◆ ABOUT THIS EXERCISE: Exclude images; transcribe the rest of the data exactly.

◆ INPUT MATERIAL:
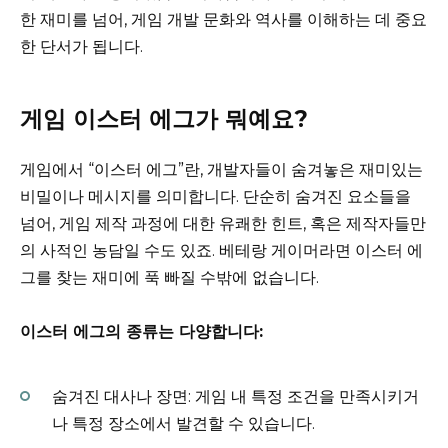
한 재미를 넘어, 게임 개발 문화와 역사를 이해하는 데 중요
한 단서가 됩니다.
게임 이스터 에그가 뭐예요?
게임에서 “이스터 에그”란, 개발자들이 숨겨놓은 재미있는
비밀이나 메시지를 의미합니다. 단순히 숨겨진 요소들을
넘어, 게임 제작 과정에 대한 유쾌한 힌트, 혹은 제작자들만
의 사적인 농담일 수도 있죠. 베테랑 게이머라면 이스터 에
그를 찾는 재미에 푹 빠질 수밖에 없습니다.
이스터 에그의 종류는 다양합니다:
숨겨진 대사나 장면: 게임 내 특정 조건을 만족시키거
나 특정 장소에서 발견할 수 있습니다.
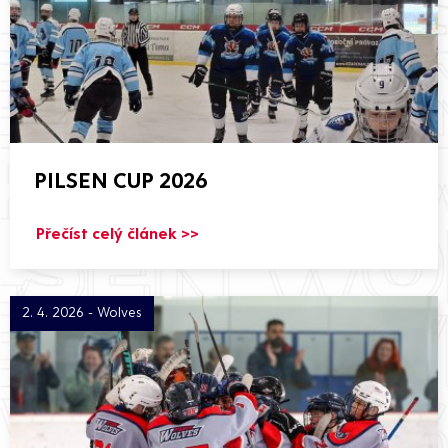
PILSEN CUP 2026
Přečíst celý článek >>
2. 4. 2026 - Wolves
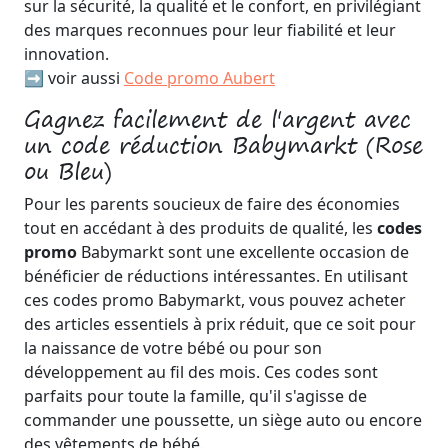
sur la sécurité, la qualité et le confort, en privilégiant
des marques reconnues pour leur fiabilité et leur
innovation.
➡️ voir aussi
Code promo Aubert
Gagnez facilement de l'argent avec
un code réduction Babymarkt (Rose
ou Bleu)
Pour les parents soucieux de faire des économies
tout en accédant à des produits de qualité, les
codes
promo
Babymarkt sont une excellente occasion de
bénéficier de réductions intéressantes. En utilisant
ces codes promo Babymarkt, vous pouvez acheter
des articles essentiels à prix réduit, que ce soit pour
la naissance de votre bébé ou pour son
développement au fil des mois. Ces codes sont
parfaits pour toute la famille, qu'il s'agisse de
commander une poussette, un siège auto ou encore
des vêtements de bébé.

◆ TASK OUTPUT:
한 재미를 넘어, 게임 개발 문화와 역사를 이해하는 데 중요
한 단서가 됩니다.
게임 이스터 에그가 뭐예요?
게임에서 “이스터 에그”란, 개발자들이 숨겨놓은 재미있는
비밀이나 메시지를 의미합니다. 단순히 숨겨진 요소들을
넘어, 게임 제작 과정에 대한 유쾌한 힌트, 혹은 제작자들만
의 사적인 농담일 수도 있죠. 베테랑 게이머라면 이스터 에
그를 찾는 재미에 푹 빠질 수밖에 없습니다.
이스터 에그의 종류는 다양합니다:
숨겨진 대사나 장면: 게임 내 특정 조건을 만족시키거
나 특정 장소에서 발견할 수 있습니다.
PILSEN CUP 2026
Přečíst celý článek >>
2. 4. 2026 - Wolves
sur la sécurité, la qualité et le confort, en privilégiant
des marques reconnues pour leur fiabilité et leur
innovation.
➡️ voir aussi
Code promo Aubert
Gagnez facilement de l'argent avec
un code réduction Babymarkt (Rose
ou Bleu)
Pour les parents soucieux de faire des économies
tout en accédant à des produits de qualité, les
codes
promo
Babymarkt sont une excellente occasion de
bénéficier de réductions intéressantes. En utilisant
ces codes promo Babymarkt, vous pouvez acheter
des articles essentiels à prix réduit, que ce soit pour
la naissance de votre bébé ou pour son
développement au fil des mois. Ces codes sont
parfaits pour toute la famille, qu'il s'agisse de
commander une poussette, un siège auto ou encore
des vêtements de bébé.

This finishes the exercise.